▶ **EXERCISE DIRECTIONS**:
Reproduce the records below exactly, but only between the lines holding "International Finance 75th" and "which indicated an growth of at best 37,000", inclusive.

▶ **SOURCE INFORMATION**:

- - - -

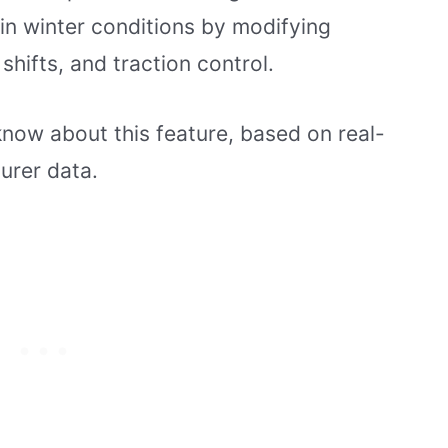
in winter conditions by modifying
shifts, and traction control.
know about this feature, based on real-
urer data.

- - - -

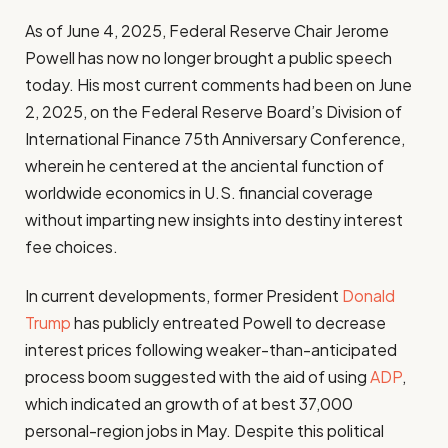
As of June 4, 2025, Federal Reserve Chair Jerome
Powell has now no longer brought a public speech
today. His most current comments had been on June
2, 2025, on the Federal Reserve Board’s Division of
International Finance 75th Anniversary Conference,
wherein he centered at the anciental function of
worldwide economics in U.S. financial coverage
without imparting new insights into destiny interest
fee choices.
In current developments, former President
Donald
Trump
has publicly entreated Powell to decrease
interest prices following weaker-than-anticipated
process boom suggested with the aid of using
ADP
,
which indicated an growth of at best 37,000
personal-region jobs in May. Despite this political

- - - -

▶ **TASK RESULT**:
International Finance 75th Anniversary Conference,
wherein he centered at the anciental function of
worldwide economics in U.S. financial coverage
without imparting new insights into destiny interest
fee choices.
In current developments, former President
Donald
Trump
has publicly entreated Powell to decrease
interest prices following weaker-than-anticipated
process boom suggested with the aid of using
ADP
,
which indicated an growth of at best 37,000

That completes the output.